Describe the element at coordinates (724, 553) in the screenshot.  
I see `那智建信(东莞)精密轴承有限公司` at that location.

::::::

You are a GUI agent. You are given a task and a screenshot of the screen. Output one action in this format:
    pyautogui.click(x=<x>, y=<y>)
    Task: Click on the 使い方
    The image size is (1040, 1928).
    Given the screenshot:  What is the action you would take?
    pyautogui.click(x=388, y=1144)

::::::

● TASK BRIEF
Copy out precisely the lines from the line with "You are a GUI" to the line with "The image size is (1040, 1928)." in the material above, including those two lines and omitting all the rest.

● COMPLETED EXERCISE
You are a GUI agent. You are given a task and a screenshot of the screen. Output one action in this format:
    pyautogui.click(x=<x>, y=<y>)
    Task: Click on the 使い方
    The image size is (1040, 1928).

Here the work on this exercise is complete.